During this time of year when diet and exercise are a top priority, more and more people are grabbing a handful of walnuts. According to new research published in Food and Function, researchers from The University of Scranton in Scranton, Pa., compared the amount of powerful antioxidants called polyphenols in nine types of roasted and raw nuts and two types of peanut butter in an attempt to “crack” the antioxidant code. The results? Walnuts are the valedictorian.
The analysis found the content and quality, or potency, of antioxidants present in walnuts was highest among the nuts. According to lead researcher Professor Joseph Vinson, Ph.D., Department of Chemistry at The University of Scranton, “A handful of walnuts has almost twice the antioxidant content as an equivalent amount of any other commonly consumed nut.”
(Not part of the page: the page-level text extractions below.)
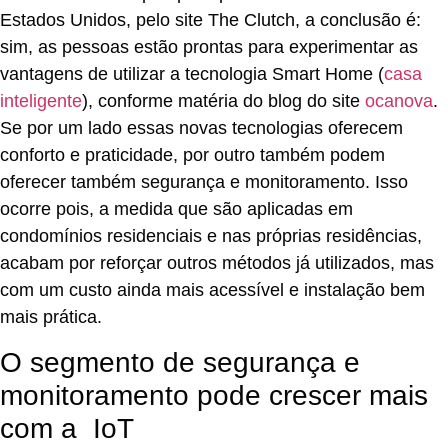
Estados Unidos, pelo site The Clutch, a conclusão é:
sim, as pessoas estão prontas para experimentar as
vantagens de utilizar a tecnologia Smart Home (
casa
inteligente
), conforme matéria do blog do site
ocanova
.
Se por um lado essas novas tecnologias oferecem
conforto e praticidade, por outro também podem
oferecer também segurança e monitoramento. Isso
ocorre pois, a medida que são aplicadas em
condomínios residenciais e nas próprias residências,
acabam por reforçar outros métodos já utilizados, mas
com um custo ainda mais acessível e instalação bem
mais prática.
O segmento de segurança e
monitoramento pode crescer mais
com a IoT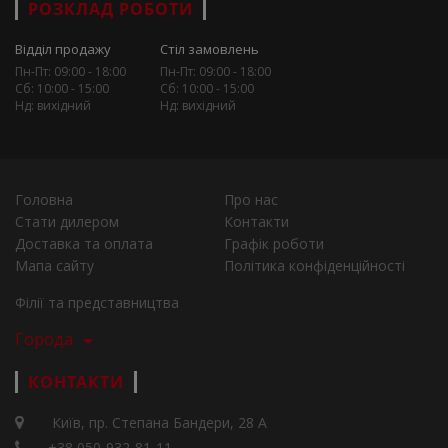
РОЗКЛАД РОБОТИ
Відділ продажу
Стіл замовлень
Пн-Пт: 09:00 - 18:00
Пн-Пт: 09:00 - 18:00
Сб: 10:00 - 15:00
Сб: 10:00 - 15:00
Нд: вихідний
Нд: вихідний
Головна
Про нас
Стати дилером
Контакти
Доставка та оплата
Графік роботи
Мапа сайту
Політика конфіденційності
Філії та представництва
Города
КОНТАКТИ
Київ, пр. Степана Бандери, 28 А
+38 050-932-81-11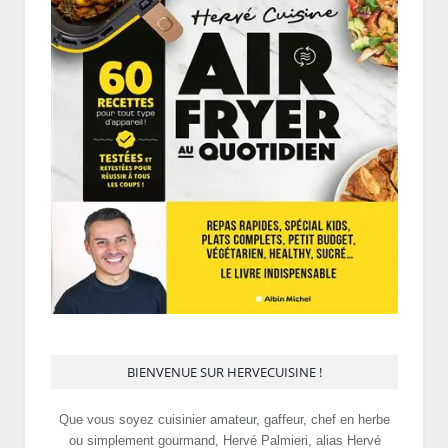
BIENVENUE SUR HERVECUISINE !
Que vous soyez cuisinier amateur, gaffeur, chef en herbe
ou simplement gourmand, Hervé Palmieri, alias Hervé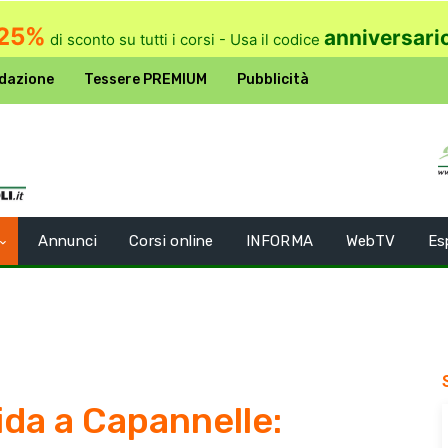
25%
anniversari
di sconto su tutti i corsi - Usa il codice
dazione
Tessere PREMIUM
Pubblicità
Annunci
Corsi online
INFORMA
WebTV
Es
gida a Capannelle: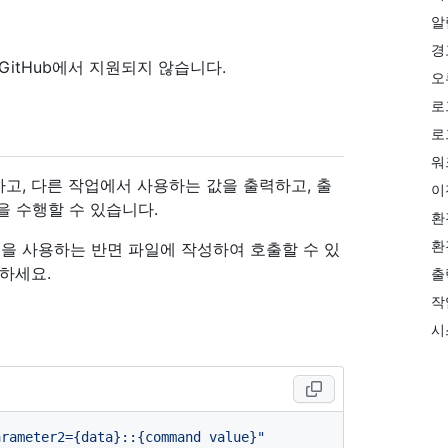
알
경
현재 GitHub에서 지원되지 않습니다.
오
로
로
워
고, 다른 작업에서 사용하는 값을 출력하고, 출
이
을 수행할 수 있습니다.
환
환
을 사용하는 반면 파일에 작성하여 호출할 수 있
하세요.
출
작
시
arameter2={data}::{command value}"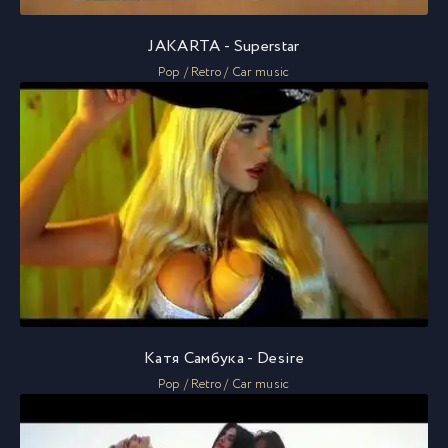
JAKARTA - Superstar
Pop / Retro / Car music
Катя Самбука - Desire
Pop / Retro / Car music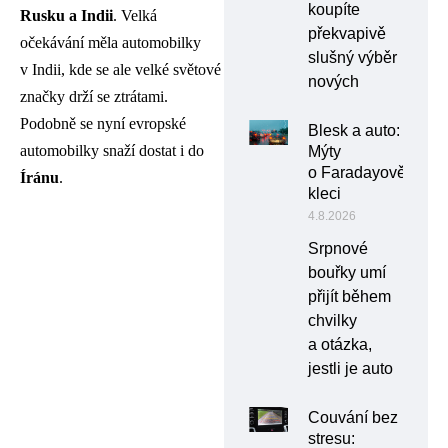
koupíte
Rusku a Indii
. Velká
překvapivě
očekávání měla automobilky
slušný výběr
v Indii, kde se ale velké světové
nových
značky drží se ztrátami.
Podobně se nyní evropské
Blesk a auto:
automobilky snaží dostat i do
Mýty
o Faradayově
Íránu
.
kleci
4.8.2026
Srpnové
bouřky umí
přijít během
chvilky
a otázka,
jestli je auto
Couvání bez
stresu: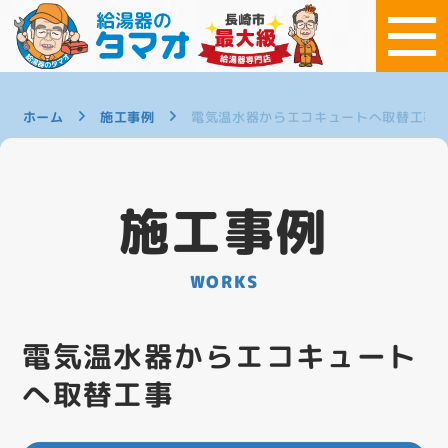
ホーム
施工事例
電気温水器からエコキュートへ取替工事
施工事例
WORKS
電気温水器からエコキュート
へ取替工事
Dr. Vinson thinks consumers are confused about antioxidants and do not truly understand what foods are good sources of antioxidants or what they do. Antioxidant compounds neutralize agents in the body called free radicals that do damage to cell membranes, perhaps leading to cancer, heart disease, premature aging and cell death. Polyphenols are one type of antioxidant that specifically target LDL (“bad cholesterol”) and are known to help protect the heart and fight atherosclerosis by slowing plaque buildup and improving artery and vein health.
Walnuts are a convenient nutrition powerhouse that Dr. Vinson suggests should be included more frequently in the diet. “In addition to providing fiber, high-quality protein and an excellent source of alpha-linolenic acid (ALA), our research shows that an ounce of walnuts has more antioxidants than the daily sum of what the average person gets from fruits and vegetables,” says Dr. Vinson. He certainly does not believe consumers should replace fruits or vegetables, however, considering the nutrient profile and research supporting the health properties of walnuts, Dr. Vinson thinks “people would be ‘nuts’ not to consume them daily.”
Registered Dietitian Wendy Bazilian, DrPH, adds, “Dr. Vinson’s research gives us another great reason to incorporate nutrient-rich nuts in our diet and it's exciting to see the omega-3 rich walnuts ranked highest in polyphenols – an important group of antioxidants with a promising array of health benefits from our brains to our hearts and beyond. This research further shows us why we should feel good about sprinkling, spooning and snacking on walnuts as a delicious AND nutritious part of our every day.”